Kutip dari: utusan langit pada April 06, 2009, 05:56:52 PM
so untuk apa selama ini kita berdebat? kalau basicnya sudah beda,.
Kutip dari: utusan langit pada April 07, 2009, 02:41:24 PM
kalau saya berdebat untuk menyamakan pendapat, agar debatnya ada gunanya!

pertama anda ungkapkan dasar/basic berdebat...kemudian anda berbicara mengenai tujuan berdebat...ini dua hal yg berbeda mas!!

kok plin plan bangets seh ???

biobio

@ UL dan Pr@m:

Berdebat dan berdiskusi nampaknya amat berbeda. Misalkan A membawa pendapat biru dan si B membawa pendapat kuning,. Jika berdebat, hasil akhirnya, salah satu dari A dan B akan kalah dan terpaksa menerima konkulusinya: kuning atau biru! Namun, dalam diskusi, bisa saja hasilnya kuniing,k biru,atau hijau,,,begitulah kira2,,,
"The pen is mightier than the sword"

superstring39

"metode sains (ilmu) tidak dirancang untuk mencari kebenaran di luar rasional dan empirik"

utusan langit

Kutip dari: pr@m pada April 08, 2009, 07:31:49 AM
kok plin plan bangets seh ???
atau anda tidak bisa menghubungkan?

udah-udah mas Pr@m, saya minta maaf, bila debat (atau apalah) ini kesannya ngalor ngidul ,...! hehehehe,... peace!

kembali lagi ke topic awal!
harusnya di kasih poling ni, ini kan menanyakan pendapat pribadi ya?

Pi-One

Kutip dari: superstring39 pada April 08, 2009, 03:21:22 PM
"metode sains (ilmu) tidak dirancang untuk mencari kebenaran di luar rasional dan empirik"
Di sisi lain,sains tidak mengenal dogmatisme, karena Sains tidak mengenal hal yang mutlak...

superstring39

memang sains berbeda dengan Agama. sains adalah ilmu yang relatif sedangkan agama adalah mutlak. sains hanya bekerja pada sebagian aspek yakni rasional dan empirisme. jadi yang dikatakn kebenaran secara ilmiah adalah benar berdasarkan rasional dan empirisme, secara epistemologi dicari dengan metode ilmiah, di luar itu dikatakan tidak ilmiah.
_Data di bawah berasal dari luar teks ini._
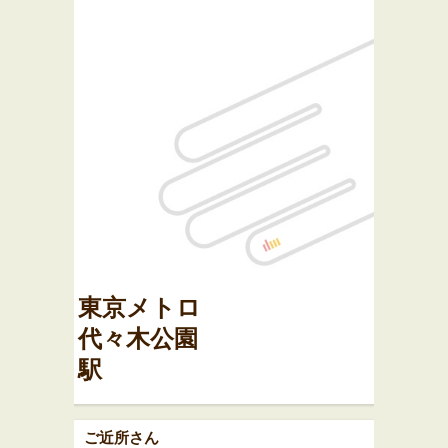
東京メトロ
代々木公園
駅
ご近所さん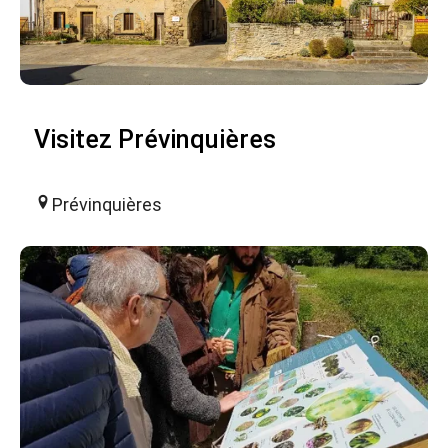
Visitez Prévinquières
Prévinquières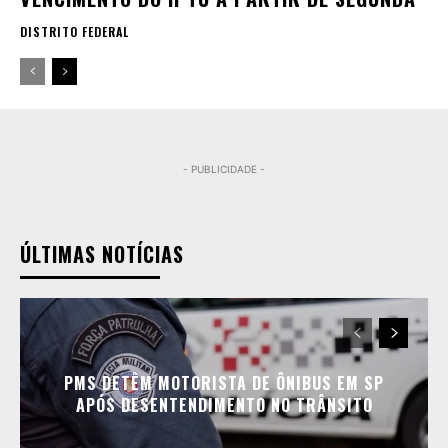
DISTRITO FEDERAL
- PUBLICIDADE -
ÚLTIMAS NOTÍCIAS
PMS DETÊM MOTORISTA DE ÔNIBUS EM SP
APÓS DESENTENDIMENTO NO TRÂNSITO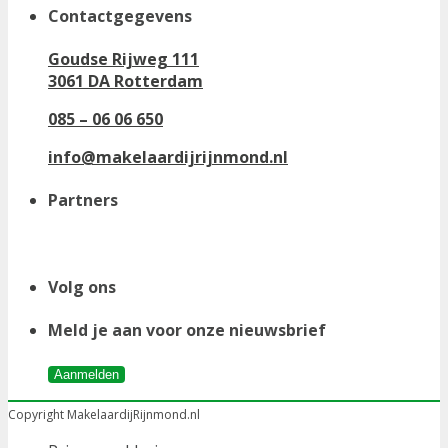
Contactgegevens
Goudse Rijweg 111
3061 DA Rotterdam
085 – 06 06 650
info@makelaardijrijnmond.nl
Partners
Volg ons
Meld je aan voor onze nieuwsbrief
Aanmelden
Copyright MakelaardijRijnmond.nl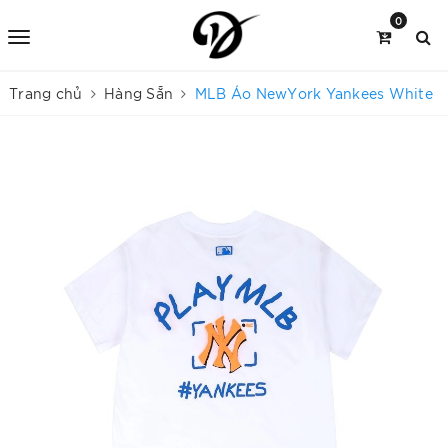
0
Trang chủ
Hàng Sẵn
MLB Áo NewYork Yankees White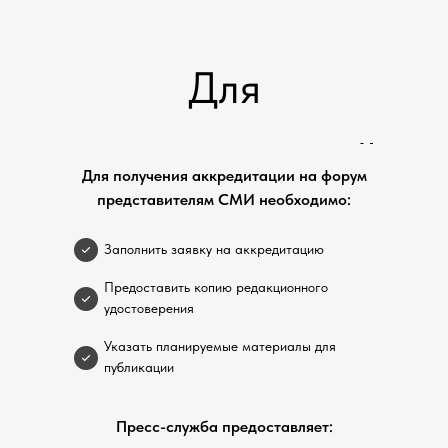
Для
представителей
Для получения аккредитации на форум
представителям СМИ необходимо:
СМИ
Заполнить заявку на аккредитацию
Предоставить копию редакционного
удостоверения
Указать планируемые материалы для
публикации
Пресс-служба предоставляет: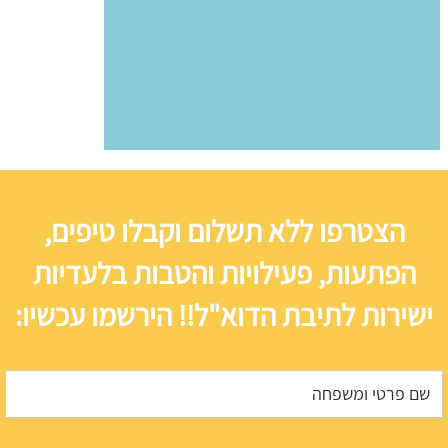
הצטרפו ללא תשלום וקבלו טיפים,
הפתעות, פעילויות והטבות בלעדיות
ישירות לתיבת הדוא"ל!! הירשמו עכשיו: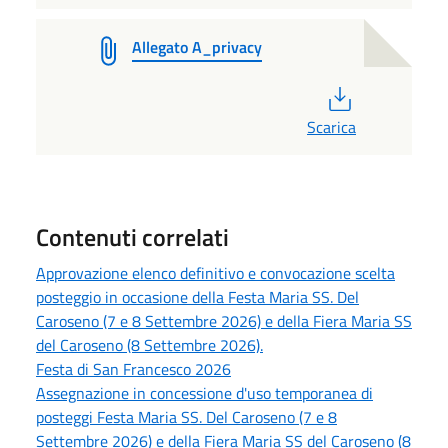
Allegato A_privacy
PDF
Scarica
Contenuti correlati
Approvazione elenco definitivo e convocazione scelta
posteggio in occasione della Festa Maria SS. Del
Caroseno (7 e 8 Settembre 2026) e della Fiera Maria SS
del Caroseno (8 Settembre 2026).
Festa di San Francesco 2026
Assegnazione in concessione d'uso temporanea di
posteggi Festa Maria SS. Del Caroseno (7 e 8
Settembre 2026) e della Fiera Maria SS del Caroseno (8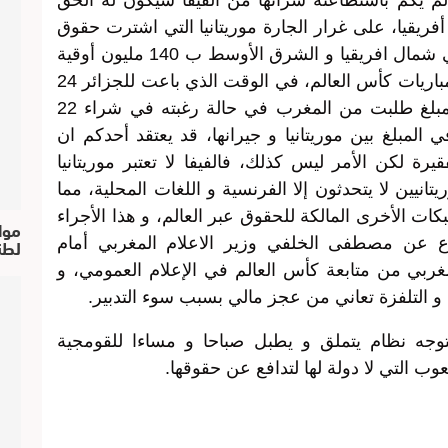
يكم باستطاعته شرائها من الفيفا سيكون له الحق
أفريقيا، على غرار الجارة موريتانيا التي اشترت حقوق
البث من الشركة المالكة لحقوق البث في شمال افريقيا و الشرق الأوسط ب 140 مليون أوقية
أي ما يعادل 500 ألف دولار مقابل جميع مباريات كأس العالم، في الوقت الذي باعت للجزائر 24
مبارة مقابل 30 مليون دولار، و نفس المبلغ طلبت من المغرب في حالة رغبته في شراء 22
المبلغ بين موريتانيا و جيرانها، قد يعتقد أحدكم ان
يرة لكن الأمر ليس كذلك، فالفيفا لا تعتبر موريتانيا
نيين لا يتحدثون إلا الفرنسية و اللغات المحلية، مما
ات الأخرى المالكة للحقوق عبر العالم، و هذا الأجراء
موا
لطن
وع عن مصطفى الخلفي وزير الاعلام المغربي أمام
بي من متابعة كأس العالم في الإعلام العمومي، و
و التلفزة تعاني من عجز مالي بسبب سوء التدبير.
جه نظام يتملق و يطبل صباحا و مساءا للقومجية
 التي لا دولة لها لتدافع عن حقوقها.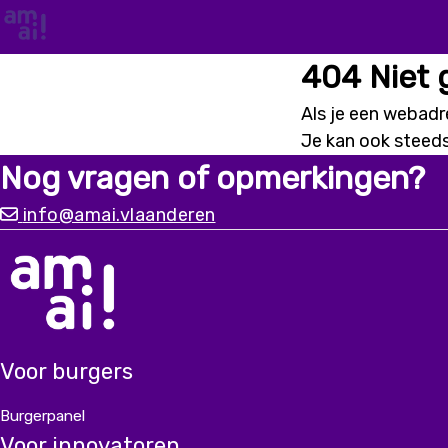
404 Niet
Als je een webadre
Je kan ook steed
Nog vragen of opmerkingen?
info@amai.vlaanderen
Voor burgers
Burgerpanel
Voor innovatoren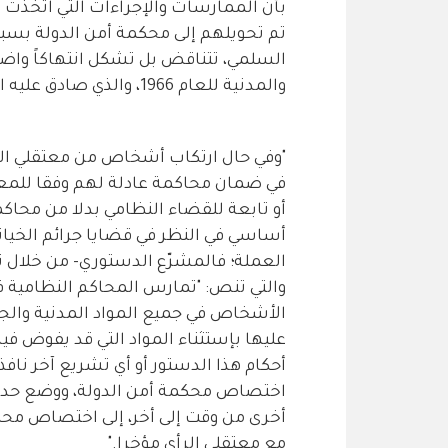
بأن الممارسات والإجراءات التي اتخذت ب
تم تحويلهم إلى محكمة أمن الدولة بسب
السلمي، تتناقض بل تشكل انتهاكاً واض
والمدنية للعام 1966، والذي صادق عليه الأردن وتمّ نشره في الجريدة الرسمية."
"وفي حال ارتكاب أشخاص من معتقلي الر
في ضمان محاكمة عادلة لهم وفقا للمعاي
أو تابعة للقضاء النظامي بدلا من محا
أساسي في النظر في قضايا جرائم الخيا
والتي تنص: "تمارس المحاكم النظامية ف
الأشخاص في جميع المواد المدنية والجزائ
عليها بإستثناء المواد التي قد يفوض ف
أحكام هذا الدستور أو أي تشريع آخر نافذ
اختصاص محكمة أمن الدولة، ووضع حدا 
أخرى من وقت إلى أخر، إلى اختصاص محكم
مع معتقلي الرأي مؤخرا."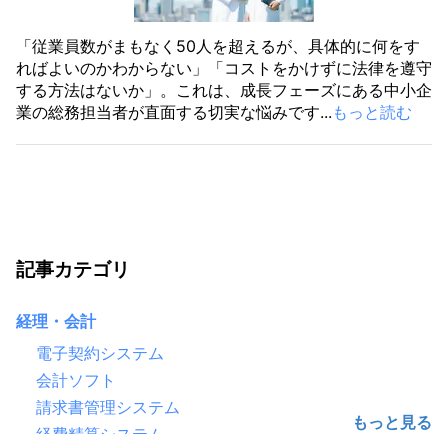
「従業員数がまもなく50人を超えるが、具体的に何をす
ればよいのかわからない」「コストをかけずに法律を遵守
する方法はないか」。これは、成長フェーズにある中小企
業の総務担当者が直面する切実な悩みです...
もっと読む
記事カテゴリ
経理・会計
電子契約システム
会計ソフト
請求書管理システム
経費精算システム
Jadi kebenaran ilmiah itu semakin sempit saja cakupan benarnya bukan?, sudah terbatas pada yang rasional-rasional saja, kemudian ditambah dengan terbatas pada yang empirik-empirik saja. Jadi bagaimana dengan hal-hal diluar rasional-empirik? apakah berarti tidak ada atau tidak benar? apakah kebenaran hanya kebenaran ilmiah saja? saya tambahkan bahwa sains adalah relatif sedangkan agama adalah mutlak. jadi ayat-ayat kitab suci akan tetap benar walaupun tanpa ada penjelasan ilmiahnya.

Pi-One

Kutip dari: superstring39 pada April 13, 2009, 09:31:29 AM
memang sains berbeda dengan Agama. sains adalah ilmu yang relatif sedangkan agama adalah mutlak. sains hanya bekerja pada sebagian aspek yakni rasional dan empirisme. jadi yang dikatakn kebenaran secara ilmiah adalah benar berdasarkan rasional dan empirisme, secara epistemologi dicari dengan metode ilmiah, di luar itu dikatakan tidak ilmiah. Jadi kebenaran ilmiah itu semakin sempit saja cakupan benarnya bukan?, sudah terbatas pada yang rasional-rasional saja, kemudian ditambah dengan terbatas pada yang empirik-empirik saja. Jadi bagaimana dengan hal-hal diluar rasional-empirik? apakah berarti tidak ada atau tidak benar? apakah kebenaran hanya kebenaran ilmiah saja? saya tambahkan bahwa sains adalah relatif sedangkan agama adalah mutlak. jadi ayat-ayat kitab suci akan tetap benar walaupun tanpa ada penjelasan ilmiahnya.
Tepatnya, akan dianggap benar oleh penganut agama tersebut.

superstring39

kebenaran mutlak tidak memerlukan pengakuan semua orang. karena kebenaran semacam itu tidak akan menjadi salah walaupun tidak ada manusia sekalipun yang mengakuinya. karena ini diluar jangkauan logika berfikir manusia jadi jangan terlalu dipikirkan.

pr@m

Kutip dari: superstring39 pada April 13, 2009, 02:25:54 PM
kebenaran mutlak tidak memerlukan pengakuan semua orang. karena kebenaran semacam itu tidak akan menjadi salah walaupun tidak ada manusia sekalipun yang mengakuinya. karena ini diluar jangkauan logika berfikir manusia jadi jangan terlalu dipikirkan.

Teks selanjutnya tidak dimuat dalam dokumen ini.